Data for review section start
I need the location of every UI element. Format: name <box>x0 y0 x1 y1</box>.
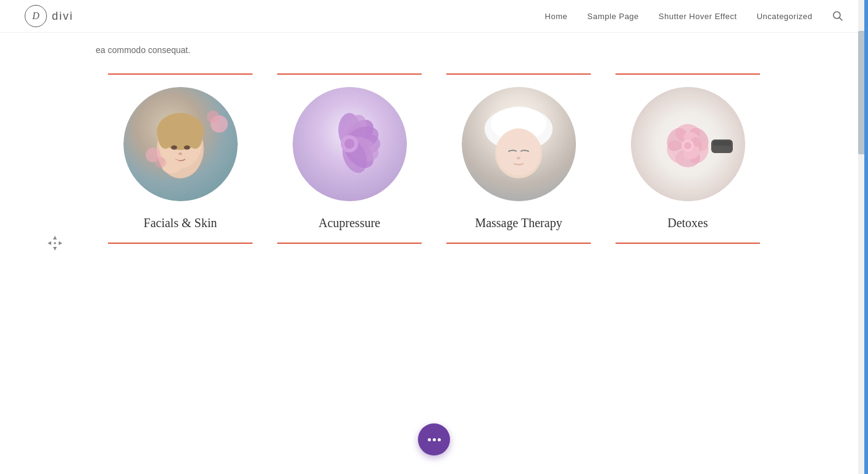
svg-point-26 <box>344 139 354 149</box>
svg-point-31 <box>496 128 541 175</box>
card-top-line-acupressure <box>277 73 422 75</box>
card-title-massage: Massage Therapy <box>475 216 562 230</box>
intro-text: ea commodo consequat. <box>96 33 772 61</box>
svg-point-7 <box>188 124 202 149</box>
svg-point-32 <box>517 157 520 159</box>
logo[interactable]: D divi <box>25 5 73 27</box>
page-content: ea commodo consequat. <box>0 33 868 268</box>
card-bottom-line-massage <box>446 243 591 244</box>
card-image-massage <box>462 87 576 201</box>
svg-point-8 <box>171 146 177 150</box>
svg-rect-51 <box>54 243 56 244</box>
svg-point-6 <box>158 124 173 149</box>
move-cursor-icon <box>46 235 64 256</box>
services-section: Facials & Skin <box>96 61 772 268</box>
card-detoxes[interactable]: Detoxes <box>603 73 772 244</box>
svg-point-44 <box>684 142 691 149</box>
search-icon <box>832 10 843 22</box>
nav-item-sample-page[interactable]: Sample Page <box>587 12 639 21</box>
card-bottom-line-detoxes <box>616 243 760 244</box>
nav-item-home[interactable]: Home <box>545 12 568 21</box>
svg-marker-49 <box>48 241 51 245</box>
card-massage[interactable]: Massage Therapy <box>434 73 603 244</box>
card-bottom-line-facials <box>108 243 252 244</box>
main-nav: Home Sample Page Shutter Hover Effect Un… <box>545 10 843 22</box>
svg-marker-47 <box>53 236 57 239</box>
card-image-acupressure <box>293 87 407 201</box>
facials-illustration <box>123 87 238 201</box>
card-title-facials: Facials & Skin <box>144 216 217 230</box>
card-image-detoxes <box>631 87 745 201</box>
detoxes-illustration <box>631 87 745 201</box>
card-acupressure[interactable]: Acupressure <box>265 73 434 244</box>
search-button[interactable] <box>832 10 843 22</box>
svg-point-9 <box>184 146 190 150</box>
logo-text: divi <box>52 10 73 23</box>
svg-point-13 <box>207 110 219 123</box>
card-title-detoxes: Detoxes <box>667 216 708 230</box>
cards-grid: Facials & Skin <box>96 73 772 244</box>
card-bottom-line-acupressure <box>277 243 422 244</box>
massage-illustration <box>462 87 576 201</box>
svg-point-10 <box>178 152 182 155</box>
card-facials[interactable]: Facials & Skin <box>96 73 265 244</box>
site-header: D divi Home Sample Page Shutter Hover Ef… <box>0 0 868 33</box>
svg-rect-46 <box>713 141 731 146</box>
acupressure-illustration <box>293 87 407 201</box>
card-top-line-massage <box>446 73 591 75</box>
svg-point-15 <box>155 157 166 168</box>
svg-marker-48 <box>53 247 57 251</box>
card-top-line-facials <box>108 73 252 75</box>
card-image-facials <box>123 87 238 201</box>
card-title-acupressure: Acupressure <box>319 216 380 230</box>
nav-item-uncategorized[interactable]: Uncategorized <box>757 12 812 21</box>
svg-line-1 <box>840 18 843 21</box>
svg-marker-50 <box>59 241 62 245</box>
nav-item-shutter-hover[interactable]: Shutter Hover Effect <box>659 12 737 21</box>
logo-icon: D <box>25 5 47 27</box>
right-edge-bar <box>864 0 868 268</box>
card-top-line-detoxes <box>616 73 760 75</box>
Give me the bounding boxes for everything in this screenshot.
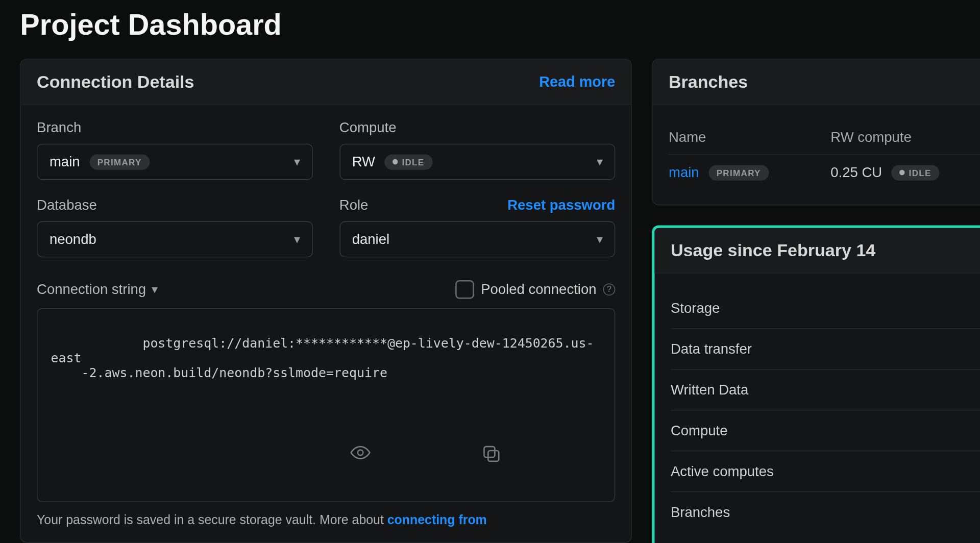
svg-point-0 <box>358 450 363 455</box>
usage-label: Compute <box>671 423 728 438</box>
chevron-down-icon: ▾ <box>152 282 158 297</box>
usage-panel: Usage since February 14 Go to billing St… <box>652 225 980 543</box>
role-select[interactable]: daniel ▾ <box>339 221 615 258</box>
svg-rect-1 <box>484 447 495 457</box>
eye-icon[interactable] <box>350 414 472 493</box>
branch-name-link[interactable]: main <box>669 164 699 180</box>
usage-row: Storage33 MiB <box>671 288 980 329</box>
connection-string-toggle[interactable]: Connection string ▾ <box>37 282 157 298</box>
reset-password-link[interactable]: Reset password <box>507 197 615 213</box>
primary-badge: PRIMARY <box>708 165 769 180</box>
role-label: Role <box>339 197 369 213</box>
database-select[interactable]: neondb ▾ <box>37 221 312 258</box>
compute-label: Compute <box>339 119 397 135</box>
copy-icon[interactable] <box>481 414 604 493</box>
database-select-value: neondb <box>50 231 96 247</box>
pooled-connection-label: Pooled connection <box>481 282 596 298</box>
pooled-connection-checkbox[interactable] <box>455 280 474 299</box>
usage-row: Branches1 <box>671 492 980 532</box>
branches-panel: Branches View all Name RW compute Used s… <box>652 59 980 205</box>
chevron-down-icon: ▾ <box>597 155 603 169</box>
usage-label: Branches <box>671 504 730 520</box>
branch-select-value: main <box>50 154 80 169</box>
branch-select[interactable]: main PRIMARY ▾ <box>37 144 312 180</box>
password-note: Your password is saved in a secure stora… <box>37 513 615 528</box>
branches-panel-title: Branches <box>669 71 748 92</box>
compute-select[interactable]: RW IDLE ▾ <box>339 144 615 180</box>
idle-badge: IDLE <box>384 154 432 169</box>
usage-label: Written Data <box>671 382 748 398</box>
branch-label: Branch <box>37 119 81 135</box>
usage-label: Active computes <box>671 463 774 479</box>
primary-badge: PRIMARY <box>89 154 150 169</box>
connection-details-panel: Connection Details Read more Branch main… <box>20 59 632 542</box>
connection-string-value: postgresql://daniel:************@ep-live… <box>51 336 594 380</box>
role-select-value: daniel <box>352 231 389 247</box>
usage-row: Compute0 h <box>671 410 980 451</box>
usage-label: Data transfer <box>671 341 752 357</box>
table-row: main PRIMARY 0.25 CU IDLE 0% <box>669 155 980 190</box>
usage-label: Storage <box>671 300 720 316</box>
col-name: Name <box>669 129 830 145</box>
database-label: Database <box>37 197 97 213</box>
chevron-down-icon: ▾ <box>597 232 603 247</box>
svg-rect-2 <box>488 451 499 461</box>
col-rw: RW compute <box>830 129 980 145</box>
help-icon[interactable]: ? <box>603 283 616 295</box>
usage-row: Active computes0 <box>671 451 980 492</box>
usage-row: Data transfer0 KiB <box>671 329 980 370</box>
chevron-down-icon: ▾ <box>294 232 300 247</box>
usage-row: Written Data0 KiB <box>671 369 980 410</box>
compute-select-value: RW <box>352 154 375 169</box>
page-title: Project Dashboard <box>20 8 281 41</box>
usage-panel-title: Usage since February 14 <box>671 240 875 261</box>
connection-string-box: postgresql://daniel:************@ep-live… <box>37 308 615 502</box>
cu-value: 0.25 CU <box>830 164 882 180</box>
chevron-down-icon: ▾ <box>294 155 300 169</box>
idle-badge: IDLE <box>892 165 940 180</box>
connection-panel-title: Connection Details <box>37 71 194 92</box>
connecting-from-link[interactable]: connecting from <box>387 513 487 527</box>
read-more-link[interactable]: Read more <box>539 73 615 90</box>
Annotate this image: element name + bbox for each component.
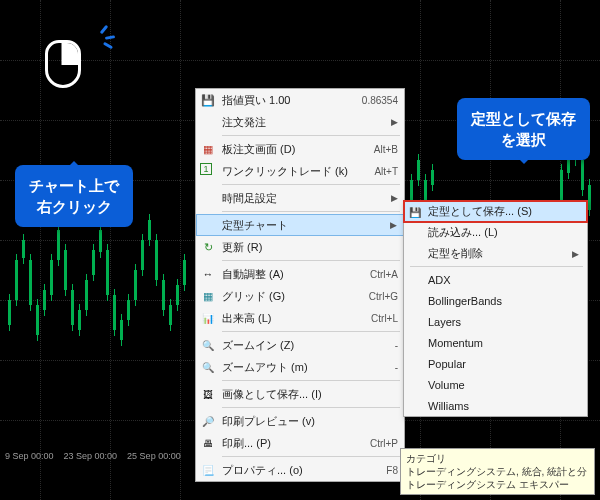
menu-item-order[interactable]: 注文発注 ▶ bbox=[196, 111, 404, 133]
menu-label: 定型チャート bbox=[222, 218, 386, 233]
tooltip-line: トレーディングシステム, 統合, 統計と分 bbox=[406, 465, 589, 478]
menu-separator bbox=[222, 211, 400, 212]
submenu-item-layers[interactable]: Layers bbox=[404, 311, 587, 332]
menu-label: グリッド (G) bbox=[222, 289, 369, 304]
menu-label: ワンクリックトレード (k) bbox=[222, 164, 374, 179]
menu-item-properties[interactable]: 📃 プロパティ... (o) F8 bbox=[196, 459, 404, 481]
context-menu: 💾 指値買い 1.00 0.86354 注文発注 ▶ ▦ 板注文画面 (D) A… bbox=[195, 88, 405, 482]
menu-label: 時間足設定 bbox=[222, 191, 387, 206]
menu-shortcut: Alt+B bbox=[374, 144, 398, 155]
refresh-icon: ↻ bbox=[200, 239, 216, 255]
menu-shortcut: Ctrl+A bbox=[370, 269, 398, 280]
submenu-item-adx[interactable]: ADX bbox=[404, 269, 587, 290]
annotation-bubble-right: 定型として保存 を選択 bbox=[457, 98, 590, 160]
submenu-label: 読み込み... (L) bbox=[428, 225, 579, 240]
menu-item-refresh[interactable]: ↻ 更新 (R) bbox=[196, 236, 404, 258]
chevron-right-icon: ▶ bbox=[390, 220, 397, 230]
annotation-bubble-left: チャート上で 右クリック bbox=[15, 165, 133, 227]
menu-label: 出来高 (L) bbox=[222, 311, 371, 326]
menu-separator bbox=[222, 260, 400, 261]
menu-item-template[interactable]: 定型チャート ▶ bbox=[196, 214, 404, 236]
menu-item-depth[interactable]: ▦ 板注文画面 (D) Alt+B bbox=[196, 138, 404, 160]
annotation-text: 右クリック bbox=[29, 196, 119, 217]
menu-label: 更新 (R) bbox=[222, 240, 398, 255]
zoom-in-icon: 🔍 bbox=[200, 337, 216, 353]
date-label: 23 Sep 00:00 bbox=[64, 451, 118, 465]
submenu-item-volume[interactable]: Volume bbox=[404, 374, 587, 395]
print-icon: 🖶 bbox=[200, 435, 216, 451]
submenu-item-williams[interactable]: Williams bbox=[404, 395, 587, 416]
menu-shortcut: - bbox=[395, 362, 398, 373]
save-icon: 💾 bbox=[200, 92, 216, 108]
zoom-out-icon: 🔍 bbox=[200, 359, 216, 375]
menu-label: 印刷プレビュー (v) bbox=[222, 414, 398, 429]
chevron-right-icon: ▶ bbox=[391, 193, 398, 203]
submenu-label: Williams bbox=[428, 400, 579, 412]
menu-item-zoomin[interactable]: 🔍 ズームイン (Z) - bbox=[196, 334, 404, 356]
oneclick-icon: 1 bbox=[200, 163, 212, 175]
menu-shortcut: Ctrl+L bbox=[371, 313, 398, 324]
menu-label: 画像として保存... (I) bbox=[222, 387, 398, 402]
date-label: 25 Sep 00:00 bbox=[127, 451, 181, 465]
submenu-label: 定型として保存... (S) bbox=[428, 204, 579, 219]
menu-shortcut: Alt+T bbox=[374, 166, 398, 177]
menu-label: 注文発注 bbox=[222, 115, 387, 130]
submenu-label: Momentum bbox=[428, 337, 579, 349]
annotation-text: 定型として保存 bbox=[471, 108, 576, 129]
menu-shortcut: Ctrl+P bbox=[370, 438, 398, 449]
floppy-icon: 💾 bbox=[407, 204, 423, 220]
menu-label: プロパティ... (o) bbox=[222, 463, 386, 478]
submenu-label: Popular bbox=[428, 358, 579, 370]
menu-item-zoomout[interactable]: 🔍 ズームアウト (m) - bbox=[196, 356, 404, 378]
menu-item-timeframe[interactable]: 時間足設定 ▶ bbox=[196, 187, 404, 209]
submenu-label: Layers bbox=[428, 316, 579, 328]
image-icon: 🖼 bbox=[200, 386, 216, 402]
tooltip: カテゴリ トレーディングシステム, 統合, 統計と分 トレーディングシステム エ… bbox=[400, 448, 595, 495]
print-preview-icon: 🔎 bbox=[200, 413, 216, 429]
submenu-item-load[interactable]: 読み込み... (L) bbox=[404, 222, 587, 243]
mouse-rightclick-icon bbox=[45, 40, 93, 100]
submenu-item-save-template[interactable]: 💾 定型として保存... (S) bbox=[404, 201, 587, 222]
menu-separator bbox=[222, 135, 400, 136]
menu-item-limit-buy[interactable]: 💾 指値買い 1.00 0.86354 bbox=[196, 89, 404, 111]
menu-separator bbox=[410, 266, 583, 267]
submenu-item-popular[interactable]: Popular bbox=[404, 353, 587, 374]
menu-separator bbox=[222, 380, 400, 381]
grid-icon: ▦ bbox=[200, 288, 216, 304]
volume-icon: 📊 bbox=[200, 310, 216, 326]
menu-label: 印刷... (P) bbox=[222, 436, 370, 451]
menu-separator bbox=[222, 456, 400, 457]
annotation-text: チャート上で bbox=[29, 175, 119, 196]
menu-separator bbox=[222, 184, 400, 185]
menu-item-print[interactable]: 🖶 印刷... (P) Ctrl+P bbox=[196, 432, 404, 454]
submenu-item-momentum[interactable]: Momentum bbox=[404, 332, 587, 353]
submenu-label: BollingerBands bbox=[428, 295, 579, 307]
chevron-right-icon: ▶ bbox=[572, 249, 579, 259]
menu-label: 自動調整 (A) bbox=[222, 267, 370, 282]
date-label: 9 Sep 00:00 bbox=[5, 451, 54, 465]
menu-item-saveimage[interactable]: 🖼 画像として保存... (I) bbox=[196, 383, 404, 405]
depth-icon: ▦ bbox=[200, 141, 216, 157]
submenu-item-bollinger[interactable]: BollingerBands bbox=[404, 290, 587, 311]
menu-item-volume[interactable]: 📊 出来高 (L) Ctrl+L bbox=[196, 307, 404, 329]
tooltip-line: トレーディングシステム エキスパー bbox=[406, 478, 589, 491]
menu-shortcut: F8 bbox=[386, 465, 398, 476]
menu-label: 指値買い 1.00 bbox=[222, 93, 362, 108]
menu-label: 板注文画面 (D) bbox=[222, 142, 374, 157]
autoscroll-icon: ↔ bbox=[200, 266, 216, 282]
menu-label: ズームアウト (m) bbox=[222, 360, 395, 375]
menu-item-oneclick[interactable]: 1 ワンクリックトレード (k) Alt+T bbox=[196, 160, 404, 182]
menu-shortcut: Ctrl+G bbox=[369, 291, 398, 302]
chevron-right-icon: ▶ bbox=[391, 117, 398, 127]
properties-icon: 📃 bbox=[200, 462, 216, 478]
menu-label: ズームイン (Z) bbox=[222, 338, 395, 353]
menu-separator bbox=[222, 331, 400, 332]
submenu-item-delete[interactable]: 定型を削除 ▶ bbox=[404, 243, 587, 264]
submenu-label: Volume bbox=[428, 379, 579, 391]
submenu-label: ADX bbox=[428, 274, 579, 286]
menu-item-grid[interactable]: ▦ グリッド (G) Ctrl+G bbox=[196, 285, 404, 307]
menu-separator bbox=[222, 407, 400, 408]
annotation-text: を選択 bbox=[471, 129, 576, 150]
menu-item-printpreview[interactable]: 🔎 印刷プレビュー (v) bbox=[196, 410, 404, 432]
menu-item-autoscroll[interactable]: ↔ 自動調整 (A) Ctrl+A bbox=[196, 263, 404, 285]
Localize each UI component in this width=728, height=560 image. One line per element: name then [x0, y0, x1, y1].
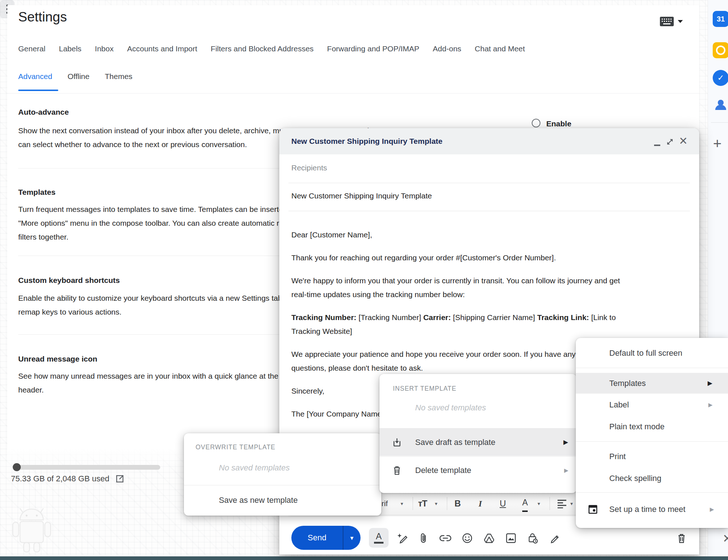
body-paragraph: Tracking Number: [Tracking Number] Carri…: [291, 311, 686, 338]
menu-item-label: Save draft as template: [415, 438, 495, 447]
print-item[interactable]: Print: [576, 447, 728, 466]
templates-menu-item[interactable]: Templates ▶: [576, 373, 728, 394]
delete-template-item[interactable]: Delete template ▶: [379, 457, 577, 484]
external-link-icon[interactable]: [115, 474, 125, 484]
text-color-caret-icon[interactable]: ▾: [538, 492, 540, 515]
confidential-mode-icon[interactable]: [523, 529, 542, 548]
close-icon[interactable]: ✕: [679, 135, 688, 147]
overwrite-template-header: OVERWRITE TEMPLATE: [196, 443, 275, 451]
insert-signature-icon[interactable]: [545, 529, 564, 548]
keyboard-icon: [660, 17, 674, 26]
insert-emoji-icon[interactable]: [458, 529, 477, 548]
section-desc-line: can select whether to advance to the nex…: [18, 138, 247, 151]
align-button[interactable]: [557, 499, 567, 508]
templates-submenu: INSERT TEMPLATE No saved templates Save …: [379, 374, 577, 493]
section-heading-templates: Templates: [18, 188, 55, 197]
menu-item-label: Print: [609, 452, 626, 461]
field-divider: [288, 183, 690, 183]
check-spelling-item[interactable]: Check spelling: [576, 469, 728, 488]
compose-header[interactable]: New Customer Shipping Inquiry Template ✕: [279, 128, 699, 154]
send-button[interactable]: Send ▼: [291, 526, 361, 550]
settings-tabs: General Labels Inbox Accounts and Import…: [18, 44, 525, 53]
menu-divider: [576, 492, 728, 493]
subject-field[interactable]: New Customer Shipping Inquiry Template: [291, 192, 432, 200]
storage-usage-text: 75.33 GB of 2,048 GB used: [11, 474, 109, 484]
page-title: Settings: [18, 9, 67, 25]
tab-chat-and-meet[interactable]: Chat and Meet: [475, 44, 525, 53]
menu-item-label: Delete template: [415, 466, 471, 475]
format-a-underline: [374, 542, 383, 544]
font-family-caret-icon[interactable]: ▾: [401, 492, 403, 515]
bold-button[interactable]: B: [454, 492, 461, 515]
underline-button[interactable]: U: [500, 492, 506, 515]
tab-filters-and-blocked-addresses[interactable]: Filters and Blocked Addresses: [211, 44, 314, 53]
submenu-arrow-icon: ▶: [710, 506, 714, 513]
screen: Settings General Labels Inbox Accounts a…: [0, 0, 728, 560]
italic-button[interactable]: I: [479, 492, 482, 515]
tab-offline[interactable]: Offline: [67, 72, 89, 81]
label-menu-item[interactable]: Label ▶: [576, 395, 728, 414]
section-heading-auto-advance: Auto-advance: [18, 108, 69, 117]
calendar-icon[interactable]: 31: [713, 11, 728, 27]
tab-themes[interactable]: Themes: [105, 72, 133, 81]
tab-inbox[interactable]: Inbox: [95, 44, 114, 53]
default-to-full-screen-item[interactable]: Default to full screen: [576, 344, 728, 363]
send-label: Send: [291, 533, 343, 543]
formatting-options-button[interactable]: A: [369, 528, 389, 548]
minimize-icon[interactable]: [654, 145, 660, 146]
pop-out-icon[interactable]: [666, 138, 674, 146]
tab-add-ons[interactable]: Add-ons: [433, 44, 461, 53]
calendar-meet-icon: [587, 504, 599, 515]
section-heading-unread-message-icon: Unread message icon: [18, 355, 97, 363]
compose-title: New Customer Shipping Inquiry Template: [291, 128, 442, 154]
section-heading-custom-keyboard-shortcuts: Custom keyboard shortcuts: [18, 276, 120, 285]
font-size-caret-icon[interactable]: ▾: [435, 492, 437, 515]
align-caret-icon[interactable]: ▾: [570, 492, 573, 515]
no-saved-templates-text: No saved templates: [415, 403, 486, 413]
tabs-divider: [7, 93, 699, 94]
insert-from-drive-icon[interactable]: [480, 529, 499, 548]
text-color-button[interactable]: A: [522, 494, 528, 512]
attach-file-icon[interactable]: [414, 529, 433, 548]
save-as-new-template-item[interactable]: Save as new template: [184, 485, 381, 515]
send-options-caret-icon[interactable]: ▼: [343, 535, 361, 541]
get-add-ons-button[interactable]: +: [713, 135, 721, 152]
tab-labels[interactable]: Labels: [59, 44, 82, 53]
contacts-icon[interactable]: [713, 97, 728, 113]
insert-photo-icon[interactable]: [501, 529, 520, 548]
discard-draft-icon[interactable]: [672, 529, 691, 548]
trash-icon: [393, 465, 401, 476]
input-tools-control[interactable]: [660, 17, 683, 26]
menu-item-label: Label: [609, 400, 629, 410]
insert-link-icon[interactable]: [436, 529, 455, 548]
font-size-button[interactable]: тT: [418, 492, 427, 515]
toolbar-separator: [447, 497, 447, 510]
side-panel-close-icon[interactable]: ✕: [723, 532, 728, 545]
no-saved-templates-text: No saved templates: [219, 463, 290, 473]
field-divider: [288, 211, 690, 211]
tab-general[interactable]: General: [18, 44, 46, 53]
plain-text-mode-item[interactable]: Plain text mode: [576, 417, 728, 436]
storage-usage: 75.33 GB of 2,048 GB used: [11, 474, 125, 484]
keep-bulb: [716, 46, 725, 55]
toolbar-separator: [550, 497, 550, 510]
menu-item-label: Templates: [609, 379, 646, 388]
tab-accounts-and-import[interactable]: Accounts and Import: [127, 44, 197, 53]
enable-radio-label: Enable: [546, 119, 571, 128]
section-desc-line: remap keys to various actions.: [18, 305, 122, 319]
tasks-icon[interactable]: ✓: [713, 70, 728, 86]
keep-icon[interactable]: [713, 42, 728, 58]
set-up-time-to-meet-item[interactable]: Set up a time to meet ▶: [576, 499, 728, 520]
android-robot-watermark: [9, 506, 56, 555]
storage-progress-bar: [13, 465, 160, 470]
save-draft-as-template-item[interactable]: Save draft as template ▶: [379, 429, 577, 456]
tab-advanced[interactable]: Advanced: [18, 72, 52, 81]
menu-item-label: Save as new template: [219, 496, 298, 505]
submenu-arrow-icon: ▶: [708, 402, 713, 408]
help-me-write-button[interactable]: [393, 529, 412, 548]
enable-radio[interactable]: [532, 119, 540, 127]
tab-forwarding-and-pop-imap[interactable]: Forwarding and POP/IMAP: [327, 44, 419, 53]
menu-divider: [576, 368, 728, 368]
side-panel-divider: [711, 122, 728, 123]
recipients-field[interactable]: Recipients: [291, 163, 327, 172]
Data for review section end
▶ [Work request]: Please say how many lines in the records above contain the word "detoxes". Give the number alone.

▶ [Answer space]: 6